Jetzt geht es um olympische Ehren
SPORTS | 19.12.2011 - 19:40:16
In acht von zehn Klassen haben zwölf deutsche Segler ihren Fahrschein zu den Olympischen Spielen 2012 gelöst. Außer den Tickets gab es bei der WM in Perth für die Starboote aber auch noch ein Vize-Weltmeistertitel.

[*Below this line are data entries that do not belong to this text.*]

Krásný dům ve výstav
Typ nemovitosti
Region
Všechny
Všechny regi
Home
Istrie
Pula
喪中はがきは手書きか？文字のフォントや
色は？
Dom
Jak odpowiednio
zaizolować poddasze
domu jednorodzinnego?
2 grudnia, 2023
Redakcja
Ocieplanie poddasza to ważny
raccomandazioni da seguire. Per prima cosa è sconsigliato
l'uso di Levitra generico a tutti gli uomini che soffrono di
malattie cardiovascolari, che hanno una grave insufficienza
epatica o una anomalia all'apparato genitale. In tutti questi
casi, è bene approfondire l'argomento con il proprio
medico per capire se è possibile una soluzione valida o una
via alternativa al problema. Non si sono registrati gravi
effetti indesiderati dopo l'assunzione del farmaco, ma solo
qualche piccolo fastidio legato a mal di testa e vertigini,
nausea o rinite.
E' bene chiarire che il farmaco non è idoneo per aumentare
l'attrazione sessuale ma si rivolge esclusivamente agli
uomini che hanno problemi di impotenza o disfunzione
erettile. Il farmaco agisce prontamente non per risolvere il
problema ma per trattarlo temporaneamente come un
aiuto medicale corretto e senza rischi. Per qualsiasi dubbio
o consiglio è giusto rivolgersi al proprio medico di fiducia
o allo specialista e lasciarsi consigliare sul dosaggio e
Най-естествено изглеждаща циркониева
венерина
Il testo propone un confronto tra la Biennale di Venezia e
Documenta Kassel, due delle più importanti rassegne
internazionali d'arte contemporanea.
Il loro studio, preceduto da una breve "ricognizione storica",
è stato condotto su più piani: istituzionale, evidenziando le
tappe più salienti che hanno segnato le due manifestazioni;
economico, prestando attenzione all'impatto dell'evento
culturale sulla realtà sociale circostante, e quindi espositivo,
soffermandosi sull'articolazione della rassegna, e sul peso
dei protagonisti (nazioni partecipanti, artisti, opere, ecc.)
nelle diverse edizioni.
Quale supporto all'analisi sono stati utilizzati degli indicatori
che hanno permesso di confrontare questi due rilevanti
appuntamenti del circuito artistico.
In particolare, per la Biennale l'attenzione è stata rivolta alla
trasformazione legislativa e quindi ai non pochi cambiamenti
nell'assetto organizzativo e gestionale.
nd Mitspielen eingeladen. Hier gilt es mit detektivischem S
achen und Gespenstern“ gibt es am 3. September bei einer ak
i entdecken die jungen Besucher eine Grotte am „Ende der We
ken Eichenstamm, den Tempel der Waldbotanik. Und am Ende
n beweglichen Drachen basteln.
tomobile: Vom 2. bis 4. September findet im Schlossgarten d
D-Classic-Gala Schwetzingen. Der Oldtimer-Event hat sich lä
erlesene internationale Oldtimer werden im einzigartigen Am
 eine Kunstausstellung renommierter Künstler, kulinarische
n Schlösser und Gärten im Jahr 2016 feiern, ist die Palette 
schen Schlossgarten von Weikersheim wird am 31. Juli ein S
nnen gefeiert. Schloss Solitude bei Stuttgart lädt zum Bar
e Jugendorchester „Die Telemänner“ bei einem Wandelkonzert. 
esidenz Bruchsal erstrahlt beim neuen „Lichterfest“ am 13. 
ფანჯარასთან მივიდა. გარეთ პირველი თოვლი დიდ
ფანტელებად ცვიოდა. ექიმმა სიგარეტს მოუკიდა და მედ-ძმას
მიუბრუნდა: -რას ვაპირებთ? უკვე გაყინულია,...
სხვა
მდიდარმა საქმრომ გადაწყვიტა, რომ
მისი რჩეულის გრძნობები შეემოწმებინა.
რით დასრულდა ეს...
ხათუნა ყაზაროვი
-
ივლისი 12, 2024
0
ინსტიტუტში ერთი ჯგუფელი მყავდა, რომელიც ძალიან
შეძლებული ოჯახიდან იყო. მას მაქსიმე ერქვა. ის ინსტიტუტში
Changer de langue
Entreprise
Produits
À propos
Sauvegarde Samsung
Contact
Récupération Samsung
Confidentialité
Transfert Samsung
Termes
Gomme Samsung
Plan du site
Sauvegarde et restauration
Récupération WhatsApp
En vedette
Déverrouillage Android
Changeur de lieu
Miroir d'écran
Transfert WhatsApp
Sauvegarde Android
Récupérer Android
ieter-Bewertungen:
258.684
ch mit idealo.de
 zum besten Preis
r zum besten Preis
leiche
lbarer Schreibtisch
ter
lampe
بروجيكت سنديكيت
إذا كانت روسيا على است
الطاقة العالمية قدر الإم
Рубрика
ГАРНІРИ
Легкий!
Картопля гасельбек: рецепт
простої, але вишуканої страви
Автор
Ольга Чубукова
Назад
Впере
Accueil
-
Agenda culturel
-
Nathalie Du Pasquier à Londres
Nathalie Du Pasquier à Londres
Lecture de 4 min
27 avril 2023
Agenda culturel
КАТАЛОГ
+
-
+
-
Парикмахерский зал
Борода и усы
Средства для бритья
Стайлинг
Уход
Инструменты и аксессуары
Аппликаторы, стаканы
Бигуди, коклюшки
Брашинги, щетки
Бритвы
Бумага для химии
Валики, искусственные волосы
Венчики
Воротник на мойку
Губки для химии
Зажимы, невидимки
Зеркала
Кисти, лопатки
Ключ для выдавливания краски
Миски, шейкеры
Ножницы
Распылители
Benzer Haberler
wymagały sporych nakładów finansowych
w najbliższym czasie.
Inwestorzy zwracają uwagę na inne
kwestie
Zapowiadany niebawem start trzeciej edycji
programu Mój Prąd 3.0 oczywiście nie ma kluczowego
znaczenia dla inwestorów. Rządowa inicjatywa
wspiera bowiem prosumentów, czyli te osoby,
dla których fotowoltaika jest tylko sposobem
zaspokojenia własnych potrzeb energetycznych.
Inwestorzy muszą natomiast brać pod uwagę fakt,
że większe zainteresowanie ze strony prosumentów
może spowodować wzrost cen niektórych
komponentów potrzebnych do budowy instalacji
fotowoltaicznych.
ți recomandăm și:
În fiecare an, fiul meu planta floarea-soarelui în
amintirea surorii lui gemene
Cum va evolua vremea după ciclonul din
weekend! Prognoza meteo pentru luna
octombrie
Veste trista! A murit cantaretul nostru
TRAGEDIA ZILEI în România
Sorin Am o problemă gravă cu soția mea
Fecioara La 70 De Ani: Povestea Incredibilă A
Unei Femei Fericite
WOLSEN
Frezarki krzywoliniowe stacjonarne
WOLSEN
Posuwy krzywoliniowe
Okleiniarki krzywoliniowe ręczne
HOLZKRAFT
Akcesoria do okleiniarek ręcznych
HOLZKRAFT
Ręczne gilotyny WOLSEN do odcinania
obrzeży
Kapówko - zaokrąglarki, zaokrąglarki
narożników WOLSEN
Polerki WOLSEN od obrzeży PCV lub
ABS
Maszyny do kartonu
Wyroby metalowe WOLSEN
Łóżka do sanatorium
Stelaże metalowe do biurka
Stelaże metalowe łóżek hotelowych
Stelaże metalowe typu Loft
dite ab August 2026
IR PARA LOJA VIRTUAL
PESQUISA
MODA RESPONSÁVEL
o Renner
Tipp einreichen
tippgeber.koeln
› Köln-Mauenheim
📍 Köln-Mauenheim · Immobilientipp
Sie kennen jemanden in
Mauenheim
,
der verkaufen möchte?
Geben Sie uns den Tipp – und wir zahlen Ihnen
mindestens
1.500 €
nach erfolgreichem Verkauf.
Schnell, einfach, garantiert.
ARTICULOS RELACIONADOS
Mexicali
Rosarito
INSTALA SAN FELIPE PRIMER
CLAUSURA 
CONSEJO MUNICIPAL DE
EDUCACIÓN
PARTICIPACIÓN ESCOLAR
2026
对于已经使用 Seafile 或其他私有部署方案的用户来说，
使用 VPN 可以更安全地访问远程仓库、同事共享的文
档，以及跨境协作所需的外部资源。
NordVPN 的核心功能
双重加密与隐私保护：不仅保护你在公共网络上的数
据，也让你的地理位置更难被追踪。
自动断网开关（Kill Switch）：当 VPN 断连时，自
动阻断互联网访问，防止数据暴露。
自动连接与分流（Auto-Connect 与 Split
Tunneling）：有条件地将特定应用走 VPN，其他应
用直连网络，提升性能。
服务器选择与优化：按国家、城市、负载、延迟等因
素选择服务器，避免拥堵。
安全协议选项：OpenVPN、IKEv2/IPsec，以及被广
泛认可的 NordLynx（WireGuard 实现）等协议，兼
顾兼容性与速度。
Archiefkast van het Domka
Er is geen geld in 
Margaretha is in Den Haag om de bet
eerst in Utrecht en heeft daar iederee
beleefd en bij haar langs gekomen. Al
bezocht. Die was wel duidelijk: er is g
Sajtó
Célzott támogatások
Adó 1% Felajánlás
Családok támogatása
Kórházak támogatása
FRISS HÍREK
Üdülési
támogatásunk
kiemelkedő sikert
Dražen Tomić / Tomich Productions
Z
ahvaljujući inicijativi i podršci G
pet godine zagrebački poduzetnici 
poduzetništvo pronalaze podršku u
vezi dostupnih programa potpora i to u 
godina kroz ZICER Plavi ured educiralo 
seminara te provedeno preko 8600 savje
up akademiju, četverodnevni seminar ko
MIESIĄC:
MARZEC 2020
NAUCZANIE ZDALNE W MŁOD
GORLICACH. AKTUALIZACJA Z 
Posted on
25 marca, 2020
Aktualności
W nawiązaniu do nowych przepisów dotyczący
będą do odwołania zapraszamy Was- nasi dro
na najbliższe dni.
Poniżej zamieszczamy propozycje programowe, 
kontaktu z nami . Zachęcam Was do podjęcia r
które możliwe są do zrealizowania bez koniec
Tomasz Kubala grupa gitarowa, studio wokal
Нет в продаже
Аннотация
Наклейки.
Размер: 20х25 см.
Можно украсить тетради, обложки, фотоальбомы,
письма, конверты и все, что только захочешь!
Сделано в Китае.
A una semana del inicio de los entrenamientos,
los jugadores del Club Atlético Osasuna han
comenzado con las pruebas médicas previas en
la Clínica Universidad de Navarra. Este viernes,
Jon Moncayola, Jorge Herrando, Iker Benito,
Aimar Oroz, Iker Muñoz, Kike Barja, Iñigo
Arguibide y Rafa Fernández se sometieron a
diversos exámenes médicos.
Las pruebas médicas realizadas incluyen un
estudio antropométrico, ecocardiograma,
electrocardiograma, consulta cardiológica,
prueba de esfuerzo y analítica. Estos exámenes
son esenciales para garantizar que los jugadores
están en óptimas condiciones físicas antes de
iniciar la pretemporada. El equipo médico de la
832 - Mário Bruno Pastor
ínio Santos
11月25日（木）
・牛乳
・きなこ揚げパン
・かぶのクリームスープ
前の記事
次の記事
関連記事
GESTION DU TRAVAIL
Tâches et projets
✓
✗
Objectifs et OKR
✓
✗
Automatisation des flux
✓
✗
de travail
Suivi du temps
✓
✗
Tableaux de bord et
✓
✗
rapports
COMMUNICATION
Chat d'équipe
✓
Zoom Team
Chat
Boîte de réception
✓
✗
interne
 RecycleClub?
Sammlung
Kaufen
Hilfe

Mit einem dritten Platz im Finalrennen sicherten sich Robert Stanjek und Frithjof Kleen (beide NRV) die Olympiaqualifikation für die kommenden Sommerspiele und krönten außerdem ihre starke WM-Leistung mit einer Silbermedaille, übrigens der einzige Podiumsplatz der deutschen Segler bei der WM in Down Under. „Wir sind in Australien eine klasse Woche gesegelt, in der alles zusammengepasst hat“, meinte Kleen, „die Olympiatickets sind das Wichtigste und WM-Silber noch eini-Tüpfelchen oben drauf“.
Simon Grotelüschen hatte am Wochenende ebenfalls durchaus Medaillenchancen, doch landete er zum Schluss auf dem undankbaren vierten Platz unter den Laserseglern. So bleibt ihm jetzt Olympia. Vielleicht klappt es da mit einem Platz auf dem Podest und der dazu passenden begehrten Medaille.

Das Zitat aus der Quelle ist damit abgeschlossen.